Au deuxième trimestre, cependant, le dollar américain a perdu quasiment tout le terrain qu’il avait gagné. Il se situe actuellement à des ceux cycliques par rapport à l’euro, à la livre sterling et au dollar canadien. Fait important, ce recul n’est pas attribuable à un fléchissement de l’économie américaine. On le doit plutôt à divers facteurs fondamentaux à long terme, qui continuent d’ailleurs de peser sur le billet vert. On parle ici des déficits (budgétaire et commercial), de la surévaluation du dollar américain, et de l’évolution de la composition des imposantes réserves de change mondiales (12 000 milliards de dollars américains) ; petit à petit, les capitaux quittent les États-Unis vers d’autres régions.
Le dollar américain en est à sa deuxième année de déclin, et nous pensons qu’il continuera de tendre à la baisse pendant quelques années et qu’il perdra encore de 10 % à 20 % sur cette période.

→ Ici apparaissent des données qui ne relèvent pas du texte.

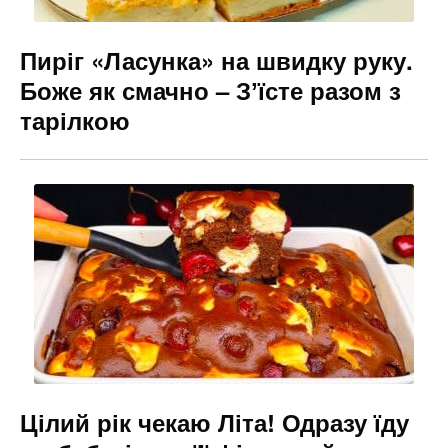
Пиріг «Ласунка» на швидку руку.
Боже як смачно – Зʼїсте разом з
тарілкою
Цілий рік чекаю Літа! Одразу їду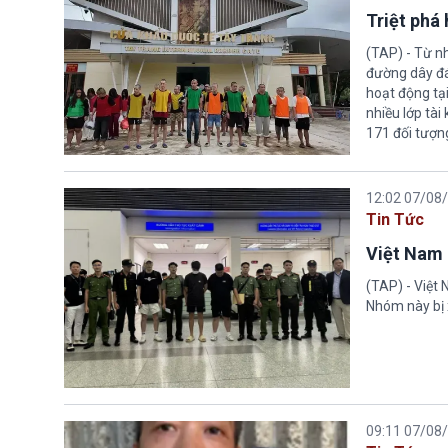
Triệt phá
(TAP) - Từ n
đường dây đá
hoạt động tại
nhiều lớp tài
171 đối tượn
12:02 07/08
Tin Tức
Việt Nam 
(TAP) - Việt
Nhóm này bị 
09:11 07/08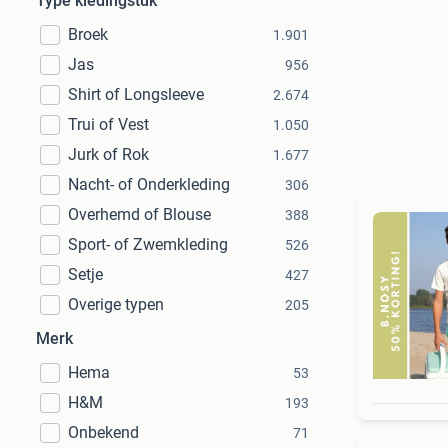
Type kledingstuk
Broek
1.901
Jas
956
Shirt of Longsleeve
2.674
Trui of Vest
1.050
Jurk of Rok
1.677
Nacht- of Onderkleding
306
Overhemd of Blouse
388
Sport- of Zwemkleding
526
Setje
427
Overige typen
205
Merk
Hema
53
H&M
193
Onbekend
71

Ce contexte devrait surtout profiter aux devises cycliques, c’est-à-dire les devises liées aux produits de base, eux-mêmes étroitement liés au redémarrage de l’économie mondiale. Les devises de marchés émergents tombent bien sûr dans cette catégorie. C’est également le cas du dollar canadien, du dollar australien et de la couronne norvégienne.
Rappelons que l’année dernière a été particulièrement profitable pour le dollar canadien. Il s’agit aujourd’hui de la devise dominante parmi les marchés développés. Le huard a beaucoup à offrir par ailleurs. Les produits de base ne sont pas tout. La plupart des gens pensent au pétrole, mais il y a d’autres produits qui exercent une influence positive sur le dollar canadien. Pensons notamment au bois d’œuvre, de même qu’à l’agriculture, à l’énergie, aux métaux ; tous des produits dont les prix ont augmenté considérablement.
L’économie canadienne profite des dépenses budgétaires des États-Unis et du Canada. La dette nette du pays est faible, l’immigration devrait rebondir dès la réouverture des frontières, et la vaccination va bon train. Pour toutes ces raisons, la Banque du Canada se montre un peu plus optimiste qu’avant et a révisé ses prévisions de croissance à la hausse. De plus, si les marchés s’attendent à ce que les taux d’intérêt se normalisent plus rapidement au Canada qu’à l’étranger, ce sera un autre coup de pouce pour le dollar canadien.
Nous avons revu nos prévisions ce trimestre, car nous nous attendons à ce que le huard demeure vigoureux. Nous sommes maintenant d’avis que le taux de change CAD/USD sera de 1,15 au cours des 12 prochains mois.